NEM mainland electricity prices averaged $57/MWh during the final quarter of 2021, which was below Q3’s average of $66/MWh but 31% higher than Q4 2020’s $44/MWh. 

“While underlying spot prices fell or were stable in the southern NEM regions, the larger share of thermal generation in Queensland and New South Wales and higher prices being set by black coal and gas, as well as limitations on transfers of lower cost energy from the southern regions, each contributed to an average $45/MWh north-south price differential,” Ms Mouchaileh said. 

Queensland’s price of $97/MWh was its highest Q4 average on record, more than double the level of one year ago, with price volatility in November and December lifting the region’s average by $27/MWh. Conversely, Victoria’s quarterly average price of $28/MWh was its lowest Q4 average since 2014, with negative average spot prices between 9:25am and 2:20pm (AEST), while the overall average between 8am and 4:30pm was just $0.1/MWh. 
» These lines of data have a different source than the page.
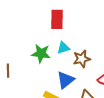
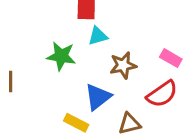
cyan triangle: (63, 48) -> (98, 36), moved

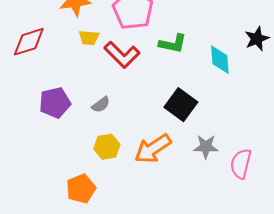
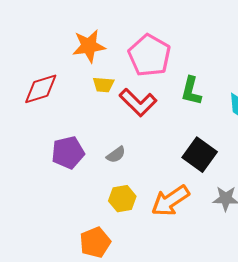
green L-shape: (173, 44) -> (191, 91), turned 92

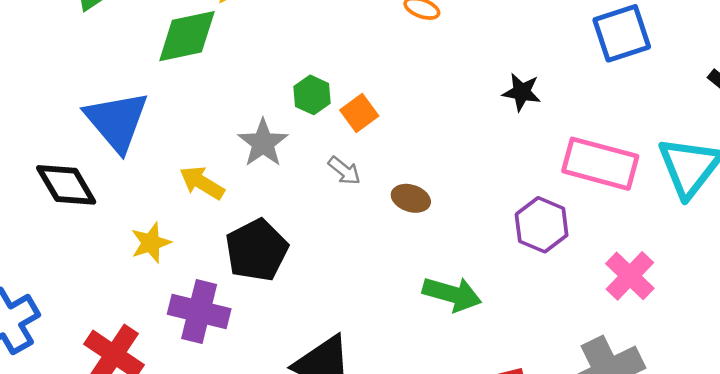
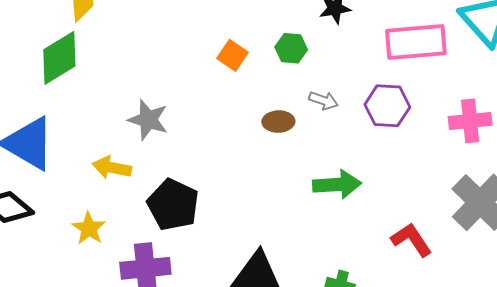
green hexagon: (312, 95) -> (291, 48), moved
orange square: (359, 113) -> (232, 55), moved
gray arrow: (344, 171) -> (324, 101), moved
pink cross: (630, 276) -> (470, 121), turned -30

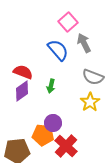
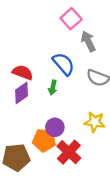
blue semicircle: (58, 50) -> (63, 64), moved
yellow star: (90, 102) -> (95, 122), moved, turned -30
In the east coast gas market, total demand decreased by 1% compared to Q4 2020, mostly driven by a 22% decrease in gas generation demand, the lowest Q4 demand since 2003. Demand in AEMO markets was up 5%, primarily due to a colder spring in Victoria, New South Wales and South Australia than 2020.  

However, prices returned to high average levels in November and December yielding a quarterly average of $10.60 per gigajoule (GJ) across AEMO’s spot markets, comparable with Q3’s $10.74/GJ but well above their $5.95/GJ average in Q4 2020. 
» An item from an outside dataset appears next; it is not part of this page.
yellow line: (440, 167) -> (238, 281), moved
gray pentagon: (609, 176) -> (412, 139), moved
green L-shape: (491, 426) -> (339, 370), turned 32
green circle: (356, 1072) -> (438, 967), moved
In Western Australia’s Wholesale Electricity Market (WEM), increasing levels of renewables met nearly 40% of total underlying demand in Q4 and a new minimum operational demand record. 
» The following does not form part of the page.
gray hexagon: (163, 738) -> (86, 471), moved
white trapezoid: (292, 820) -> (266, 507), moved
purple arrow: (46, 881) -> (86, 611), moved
“Similar to the NEM, unabated rooftop solar PV investment set a new minimum operational demand record of 761 MW on 14 November 2021, a 12% decrease on the previous record. During this 30-minute interval, rooftop solar PV met 67% of the total underlying demand,” Ms Mouchaileh said. 

“Unlike the NEM, a four-day heat wave event in the WEM from Christmas Day set a new Q4 maximum operational demand record at 3,869 MW on 27 December, just 137 MW lower than the all-time maximum demand set in February 2016,” she said.

Increased renewable supply also led to a 16% reduction in gas and distillate-powered generation. Overall, there was a decrease of around 3% in Western Australian domestic gas consumption, as reductions in electricity generation, minerals processing and industrial use were partially offset by increased mining consumption. 

During the quarter, AEMO commenced the operation of two major market reforms in the NEM, Five-Minute Settlement (5MS) and Wholesale Demand Response (WDR) on 1 October and 24 October, respectively. 

An early observable impact of 5MS has been the effective cessation of dispatch prices regularly falling to the market price floor of -$1,000/MWh following a very high price dispatch interval. Previously, loads and generators had a strong financial incentive to rebid after a price spike early in a 30-minute trading interval due to the effect of the spike on the 30-minute average settlement price. Under 5MS, this incentive is removed and in most circumstances price spikes have not been followed by price collapses to the floor over the balance of a half hour. 

Following commencement of the WDR mechanism, AEMO registered three WDR units, two in Victoria and one in New South Wales. Although there was no significant market utilisation of WDR during the quarter.  

In late November, the commissioning of the four synchronous condensers in South Australia reduced the required gas generation units for system security purposes from the equivalent of four large units to two, under most operating conditions. Since the update in system strength limit advice, this resulted in a notable reduction in average gas generation output under direction and therefore direction costs. Prior to this, high gas prices and very low daytime electricity prices led to frequent direction of multiple gas units.